ENTRIES SHOWN
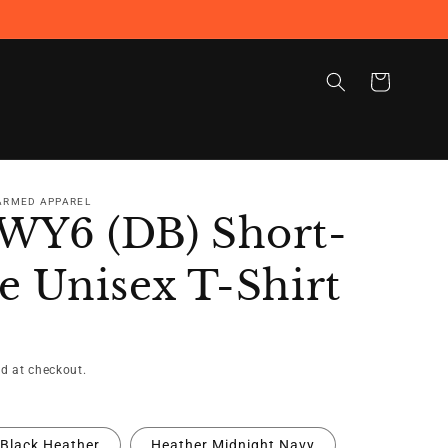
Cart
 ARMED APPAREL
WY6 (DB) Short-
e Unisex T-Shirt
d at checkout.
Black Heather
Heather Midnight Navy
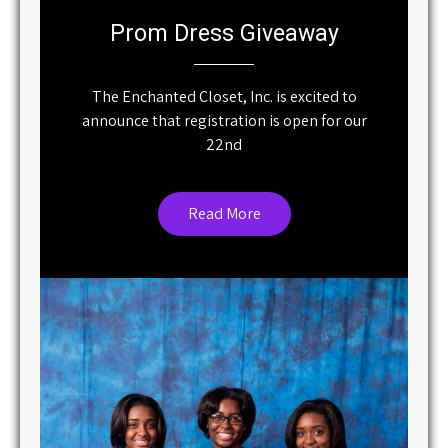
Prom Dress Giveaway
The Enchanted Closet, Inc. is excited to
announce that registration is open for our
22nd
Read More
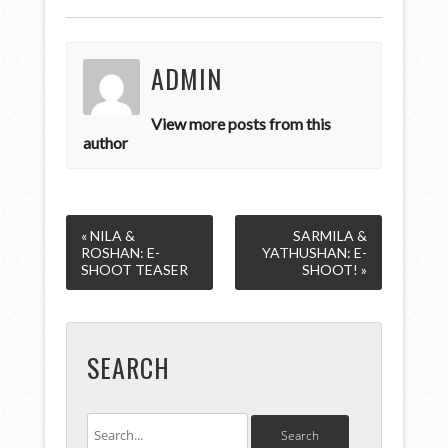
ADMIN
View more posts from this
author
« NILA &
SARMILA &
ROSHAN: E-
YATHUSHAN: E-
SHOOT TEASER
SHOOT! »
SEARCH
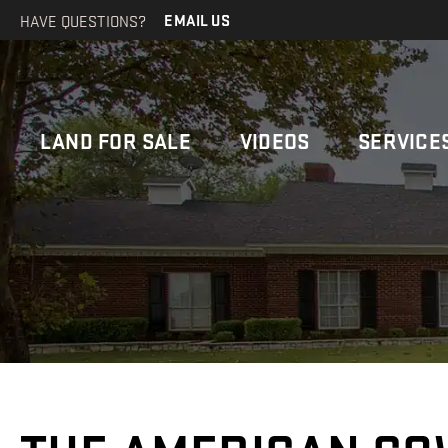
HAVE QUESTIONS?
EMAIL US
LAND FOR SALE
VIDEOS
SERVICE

* * *

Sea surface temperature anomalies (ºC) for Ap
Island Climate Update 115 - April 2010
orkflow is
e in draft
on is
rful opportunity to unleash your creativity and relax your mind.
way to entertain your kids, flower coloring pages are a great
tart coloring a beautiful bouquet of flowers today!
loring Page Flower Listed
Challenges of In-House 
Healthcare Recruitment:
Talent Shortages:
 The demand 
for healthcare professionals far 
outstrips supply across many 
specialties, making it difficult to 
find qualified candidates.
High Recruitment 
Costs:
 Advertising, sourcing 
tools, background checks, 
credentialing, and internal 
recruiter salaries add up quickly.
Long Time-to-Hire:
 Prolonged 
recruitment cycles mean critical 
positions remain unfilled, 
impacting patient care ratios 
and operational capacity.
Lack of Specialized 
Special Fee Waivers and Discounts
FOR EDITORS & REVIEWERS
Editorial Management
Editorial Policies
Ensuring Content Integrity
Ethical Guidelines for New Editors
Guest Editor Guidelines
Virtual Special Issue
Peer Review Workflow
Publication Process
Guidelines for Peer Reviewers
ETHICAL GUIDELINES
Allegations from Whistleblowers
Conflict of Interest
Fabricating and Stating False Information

ASSIGNMENT
Across all lines above, count those with the string "Peer". Only the number is wanted.

RESPONSE TO THIS EXERCISE
2